# Garage Spring Safety Cables



## bennymetaL (Mar 16, 2022)

I recently had an inspection finding for the lack of garage spring safety cables.  After some research they definitely seem like a great idea, are low cost, and easy to install.  There isn't much information out there on whether or not these are required by code or when they became a thing.  I am putting them on since now that I know I can't seem to go into the garage without looking at them and waiting for one to snap and hit me .  This is the first time this has come up in many years so I am just curious if this is a new thing, required by code etc.  Thanks


----------



## classicT (Mar 16, 2022)

Guessing this was a home inspector, not a building inspector from the local AHJ.

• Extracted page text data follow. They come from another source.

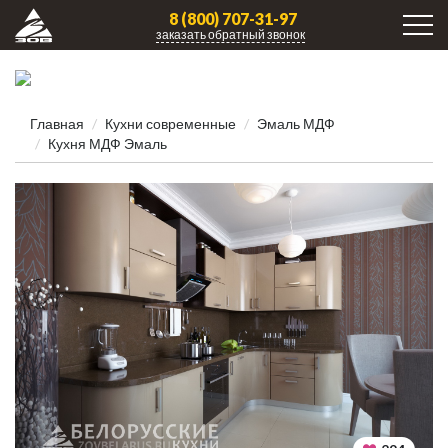
8 (800) 707-31-97
заказать обратный звонок
Главная
Кухни современные
Эмаль МДФ
Кухня МДФ Эмаль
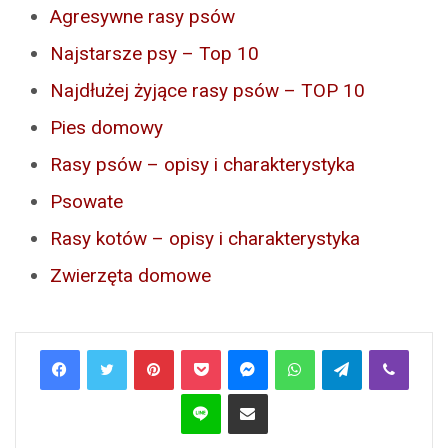
Agresywne rasy psów
Najstarsze psy – Top 10
Najdłużej żyjące rasy psów – TOP 10
Pies domowy
Rasy psów – opisy i charakterystyka
Psowate
Rasy kotów – opisy i charakterystyka
Zwierzęta domowe
Pinterest
Pocket
Messenger
WhatsApp
Telegram
Viber
Line
Share via Email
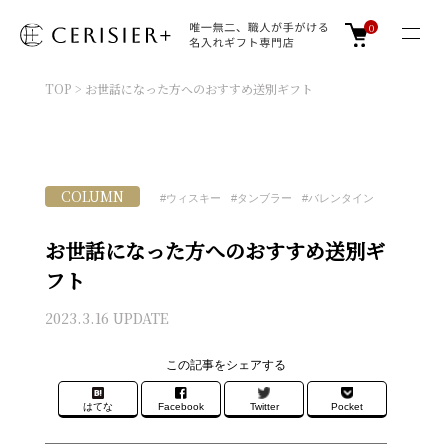
0
TOP
>
お世話になった方へのおすすめ送別ギフト
COLUMN
ウィスキー
タンブラー
バレンタイン
お世話になった方へのおすすめ送別ギ
フト
2023.3.16 UPDATE
この記事をシェアする
はてな
Facebook
Twitter
Pocket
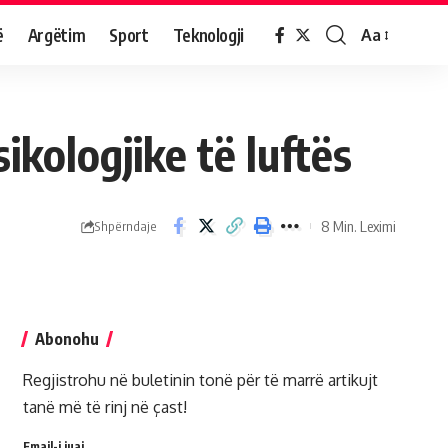
ë
Argëtim
Sport
Teknologji
Aa
ikologjike të luftës
8 Min. Leximi
Shpërndaje
Abonohu
Regjistrohu në buletinin tonë për të marrë artikujt
tanë më të rinj në çast!
Email-i juaj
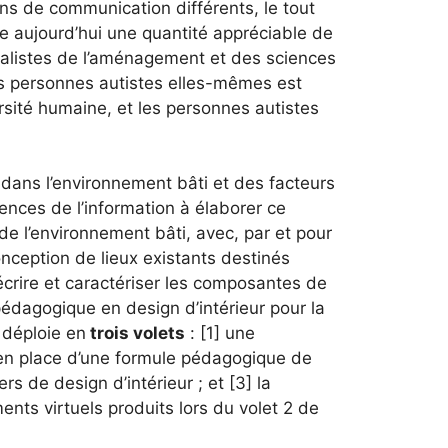
ns de communication différents, le tout
te aujourd’hui une quantité appréciable de
alistes de l’aménagement et des sciences
es personnes autistes elles-mêmes est
rsité humaine, et les personnes autistes
 dans l’environnement bâti et des facteurs
iences de l’information à élaborer ce
de l’environnement bâti, avec, par et pour
onception de lieux existants destinés
écrire et caractériser les composantes de
pédagogique en design d’intérieur pour la
 déploie en
trois volets
: [1] une
e en place d’une formule pédagogique de
s de design d’intérieur ; et [3] la
ents virtuels produits lors du volet 2 de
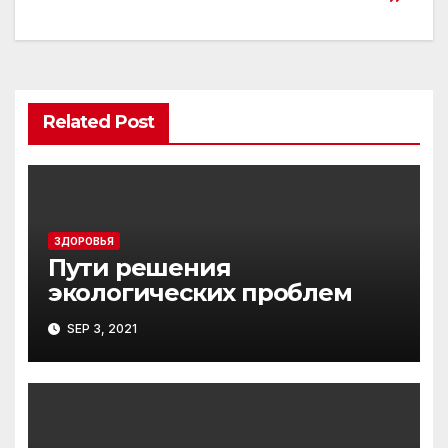
Related Post
ЗДОРОВЬЯ
Пути решения
экологических проблем
SEP 3, 2021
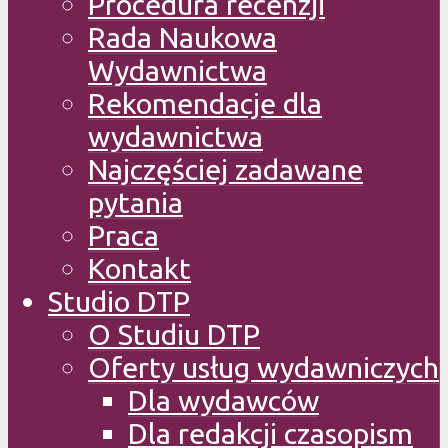
Procedura recenzji
Rada Naukowa
Wydawnictwa
Rekomendacje dla
wydawnictwa
Najczęściej zadawane
pytania
Praca
Kontakt
Studio DTP
O Studiu DTP
Oferty usług wydawniczych
Dla wydawców
Dla redakcji czasopism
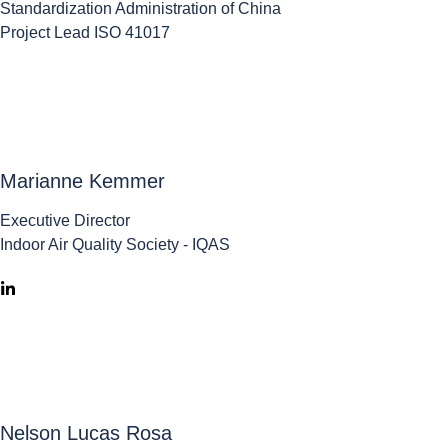
Standardization Administration of China
Project Lead ISO 41017
Marianne Kemmer
Executive Director
Indoor Air Quality Society - IQAS
Nelson Lucas Rosa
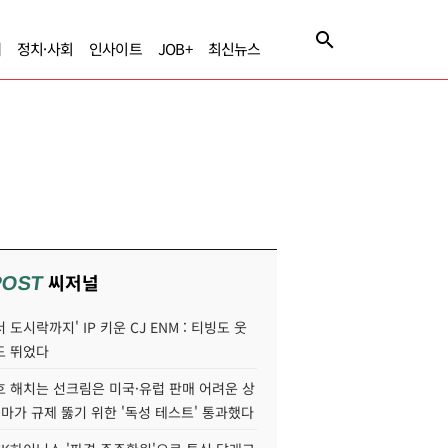
제
정치·사회
인사이트
JOB+
최신뉴스
씨저널
POST
 도시락까지' IP 키운 CJ ENM : 티빙도 웃
도 뛰었다
호 해치는 선크림은 미국·유럽 판매 어려운 상
콜마가 규제 뚫기 위한 '독성 테스트' 통과했다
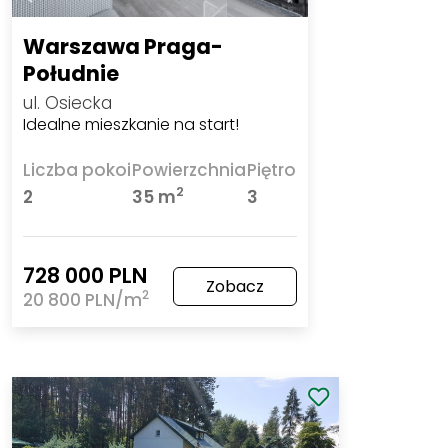
Warszawa Praga-
Południe
ul. Osiecka
Idealne mieszkanie na start!
Liczba pokoi
Powierzchnia
Piętro
2
2
35 m
3
728 000 PLN
Zobacz
2
20 800 PLN/m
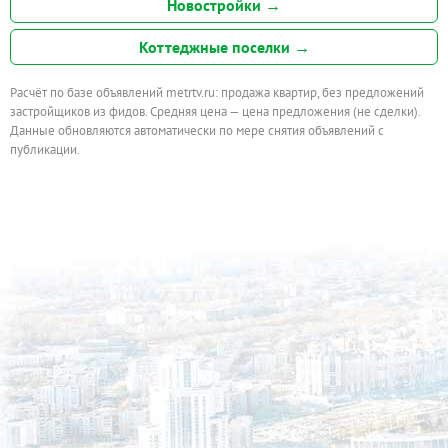
Новостройки →
Коттеджные поселки →
Расчёт по базе объявлений metrtv.ru: продажа квартир, без предложений
застройщиков из фидов. Средняя цена — цена предложения (не сделки).
Данные обновляются автоматически по мере снятия объявлений с
публикации.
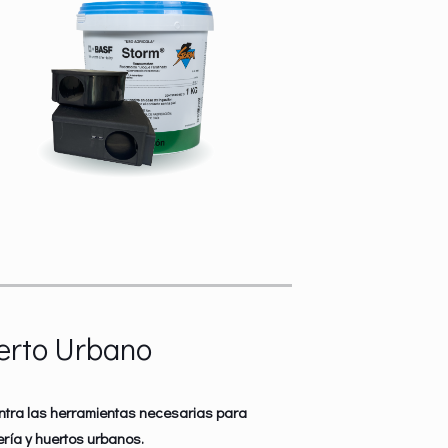
erto Urbano
ntra las herramientas necesarias para
ería y huertos urbanos.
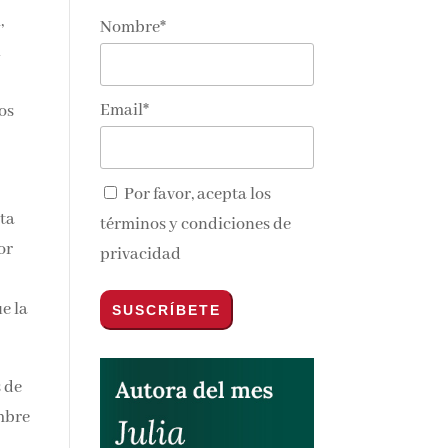
,
Nombre*
nos y
Email*
os
Por favor, acepta los
ta
términos y condiciones de
or
privacidad
ue
 de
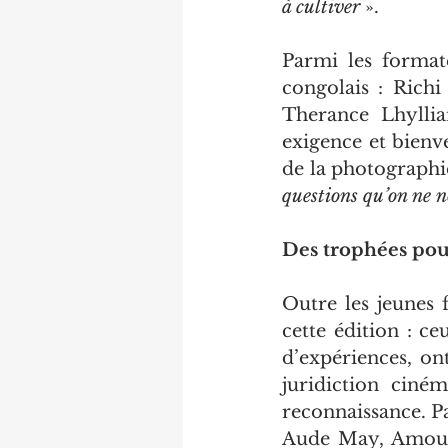
à cultiver
 ».
Parmi les format
congolais : Rich
Therance Lhylli
exigence et bienve
de la photographie
questions qu’on ne no
Des trophées pou
Outre les jeunes f
cette édition : ce
d’expériences, on
juridiction ciné
reconnaissance. P
Aude May, Amour 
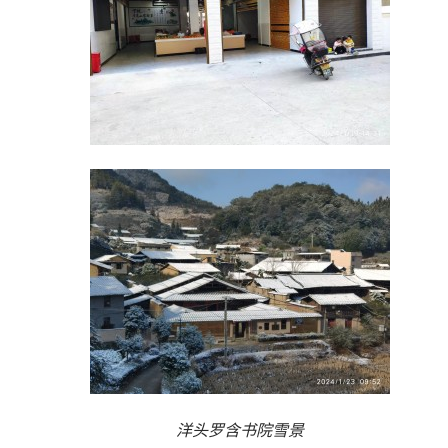
洋头罗含书院雪景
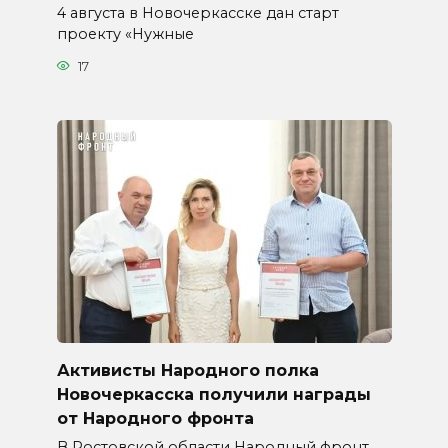
4 августа в Новочеркасске дан старт
проекту «Нужные
17
Активисты Народного полка
Новочеркасска получили награды
от Народного фронта
В Ростовской области Народный фронт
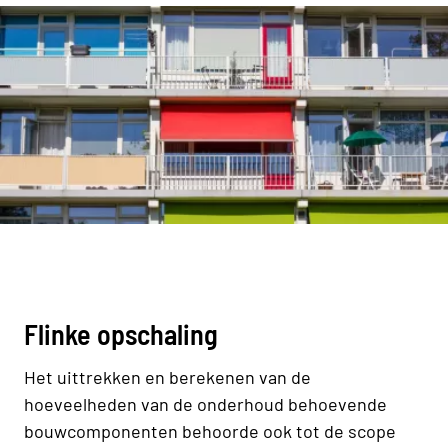
Flinke opschaling
Het uittrekken en berekenen van de
hoeveelheden van de onderhoud behoevende
bouwcomponenten behoorde ook tot de scope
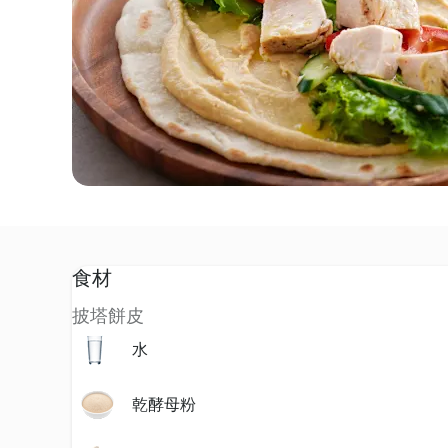
食材
披塔餅皮
水
乾酵母粉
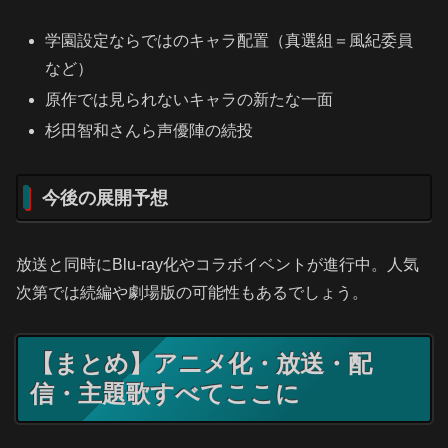
学園設定ならではのキャラ配置（真選組＝風紀委員
など）
原作では見られないキャラの新たな一面
杉田智和さんら声優陣の続投
今後の展開予想
放送と同時にBlu-ray化やコラボイベントが進行中。人気
次第では続編や劇場版の可能性もあるでしょう。
【まとめ】アニメ化・放送・配
信・主題歌すべてここに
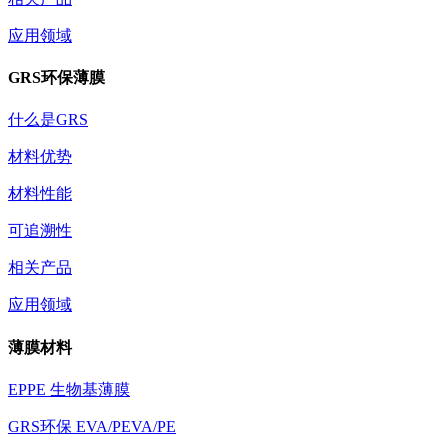
应用领域
GRS环保薄膜
什么是GRS
材料优势
材料性能
可追溯性
相关产品
应用领域
薄膜材料
EPPE 生物基薄膜
GRS环保 EVA/PEVA/PE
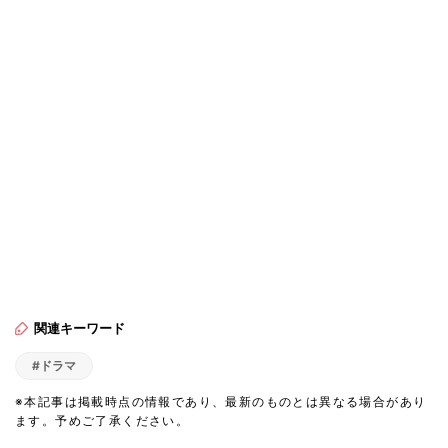
関連キーワード
#ドラマ
※本記事は掲載時点の情報であり、最新のものとは異なる場合があり
ます。予めご了承ください。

Home inspectors come up with all sorts of non-code based items. Different mentality. Building inspectors (work for AHJ) follow building codes, which are a minimum standard required by either State Law or Municipal Code. Home inspectors are private party, are typically employed during property transactions, and make recommendations/observations based upon code, best practices, and/or personal opinions.


----------



## Pcinspector1 (Mar 16, 2022)

Federal register UL325 requires OGD sensors but I'm not aware of a IRC code requirement for single family homes to have the safety cables. The OGD installers may be installing them at an additional cost or as an add-on. 

I have had one break when no one was using the door, the spring decideded to break in the early morning and woke us all up. It did not cause any damage but made quite a bit of noise. it could have cause some damageor injury, so it wouldn't be a bad code requirement IMO. However it most likey would add to the cost of construction if required by code.


----------



## ICE (Mar 16, 2022)

California requires a battery backup for the electric opener.  This came about due to people not being able to open the door after a power failure as the result of a wildfire.  Several people were found deceased in the car...in the garage.  

If the door springs were injuring people, California would have a law to take that into account.....well it might take killing people to get a law.  If the battery backup law is any indication, one or two should do it.


----------



## classicT (Mar 16, 2022)

ICE said:


> California requires a battery backup for the electric opener.  This came about due to people not being able to open the door after a power failure as the result of a wildfire.  Several people were found deceased in the car...in the garage.


I still can not believe that CA had to pass that law. As much as I hate to say this, apparently we need people to watch the latest action movie (Fast and the Furious perhaps), so that they understand that 2-ton car can drive right through that aluminum garage door. Of course insurance wouldn't cover the damage, but...


----------



## ICE (Mar 16, 2022)

classicT said:


> I still can not believe that CA had to pass that law. As much as I hate to say this, apparently we need people to watch the latest action movie (Fast and the Furious perhaps), so that they understand *that 2-ton car can drive right through that aluminum garage door. *Of course insurance wouldn't cover the damage, but...


I'm not sure that a Prius has the umph to gitter done.


----------



## Rick18071 (Mar 16, 2022)

Who says you need to use the door?


----------